Abstract: The problem of missing data is exacerbated by the dimensionality of the data and the multiple data sources, making any analysis challenging. Deleting observations with missing entries is not an alternative as in addition to potential biais it may lead to the deletion of almost all data. An abundant literature addresses missing data as well as many implementations (more than 150 R packages.)
In this tutorial, we will review main approaches and implementation (in R and python) to tackle this issue. We will start by the inferential framework, where the aim is to estimate at best the parameters and their variance in the presence of missing data. We will discuss the dangers of single imputation methods and detail multiple imputation. Then we will cover recent results in a supervised-learning setting. A striking one is that the widely-used method of imputing with the mean prior to learning can be consistent. That such a simple approach can be relevant may have important consequences in practice. We will also explain how to perform random forest with missing values and give first results on neural nets with incomplete data.
Session Outline
Explore a database with missing values, what is the pattern of missing values, what are the type of missing values (informative, non informative).
Learn how to perform logistic regression with missing values.
Learn what confidence should be given to an analysis performed on an incomplete data.
Learn that even with high percentage of missing values some analyses can be conducted.
Implement main matrix completions, multiple imputations techniques.
Learn how to do supervised learning with missing values when you have missing values in both train and test sets.
Background Knowledge
Basic knowledge in stat/ML methods (logistic (regression) analysis, PCA, random forest, etc.) Knowledge in R and python.

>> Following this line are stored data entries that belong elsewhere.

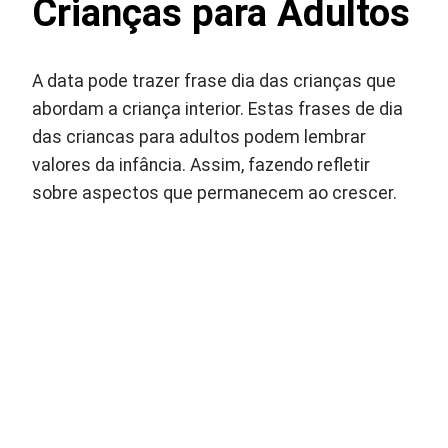
Crianças para Adultos
A data pode trazer frase dia das crianças que
abordam a criança interior. Estas frases de dia
das criancas para adultos podem lembrar
valores da infância. Assim, fazendo refletir
sobre aspectos que permanecem ao crescer.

Bio: Julie Josse is a senior researcher at Inria and a scientific collaborator and teacher at at Ecole Polytechnique (Institut Polytechnique de Paris) in France. Julie Josse's is an expert in handling missing values (inference, multiple imputation, matrix completion, missing non at random data, supervised learning with missing values) and has created a platform to collect works and give resources to users https://rmisstastic.netlify.app/, has organized workshops on the topic. Her vocation is to push methodological innovation to bring useful application of her research to the user in particular in bio-sciences and health. Her curent research focuses on causal inferences techniques for personalized medicine. She leads an important project with the Traumabase group dedicated to the management of polytraumatized patients to help emergency doctors making decisions. Julie Josse is dedicated to reproducible research with the R statistical software: she has developed packages including missMDA and FactoMineR to transfer her work, she is a member of the R foundation and of Rforwards to increase the participation of minorities in the community.